Nios® V/II Embedded Design Suite (EDS)
Support for Embedded Development Tools, Processors (SoCs and Nios® V/II processor), Embedded Development Suites (EDSs), Boot and Configuration, Operating Systems, C and C++

custom instruction

Altera_Forum
Honored Contributor II
1,031 Views

Hello world; 

I have created my first custom IP for matrix multiplication, and i want to access it using a custom instruction, how can I make this?, my IP is compatible with the avalon bus interfaces. 

Thanks.
0 Kudos
5 Replies
Altera_Forum
Honored Contributor II
298 Views

The custom instruction interface limits you to two 32bit inputs and one 32bit output, it doesn't really seem a match for matrix multiply!

0 Kudos
Altera_Forum
Honored Contributor II
298 Views

All you have to do is add another interface to your existing custom IP, with the new interface being a custom instruction slave. e.g. one custom instruction slave interface, and one or more Avalon interfaces for loading/storing your matrix. 

 

Then simply glue the opcodes to your desired behavior of your existing IP. The only real trick is that you need to be careful with cache coherency (since your existing Avalon interfaces will not being going through the NIOS cache, if you have one).
0 Kudos
Altera_Forum
Honored Contributor II
298 Views

Given that the matrix multiply won't be quick, you really want an interface that will allow it to progress asynchronously. 

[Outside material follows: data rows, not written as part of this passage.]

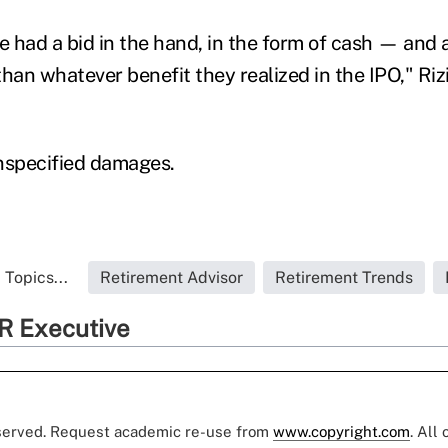
 had a bid in the hand, in the form of cash — and a
than whatever benefit they realized in the IPO," Riz
nspecified damages.
 Topics...
Retirement Advisor
Retirement Trends
R Executive
eserved. Request academic re-use from
www.copyright.com
. All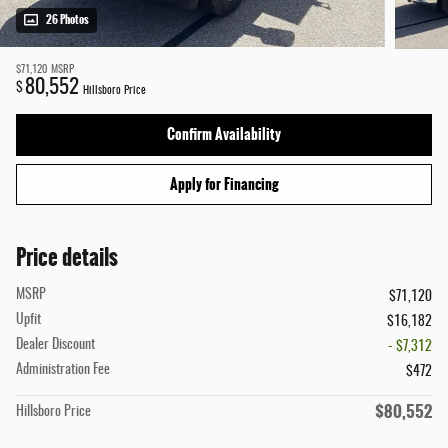
26 Photos
$71,120
MSRP
80,552
$
Hillsboro Price
Confirm Availability
Apply for Financing
Price details
MSRP
$71,120
Upfit
$16,182
Dealer Discount
- $7,312
Administration Fee
$472
$80,552
Hillsboro Price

Also and extra couple of clocks to initiate the action won't make much difference. 

So you might as well request the mutiply using an Avalon slave. 

 

You should be able to dual-port an M9K memory block to your matrix code and one of the cpus tightly coupled data ports. That will give both sides single clock access and avoid any problems with the data cache.
0 Kudos
Altera_Forum
Honored Contributor II
298 Views

 

--- Quote Start ---  

Given that the matrix multiply won't be quick, you really want an interface that will allow it to progress asynchronously. 

--- Quote End ---  

 

 

Both custom instruction and Avalon-MM support either asynchronous or synchronous styles of execution.
0 Kudos
Altera_Forum
Honored Contributor II
298 Views

Moving this post to the Nios portion of the forum so that people will see it. 

 

I agree with DSL, for this sort of thing you don't want a highly latent matrix multiply stalling the processor pipeline. You can make a non-blocking custom instruction to get around this but if you are going to go through all that effort you might as well take the processor out of the loop and feed a matrix multiply IP with a DMA to maximize the throughput.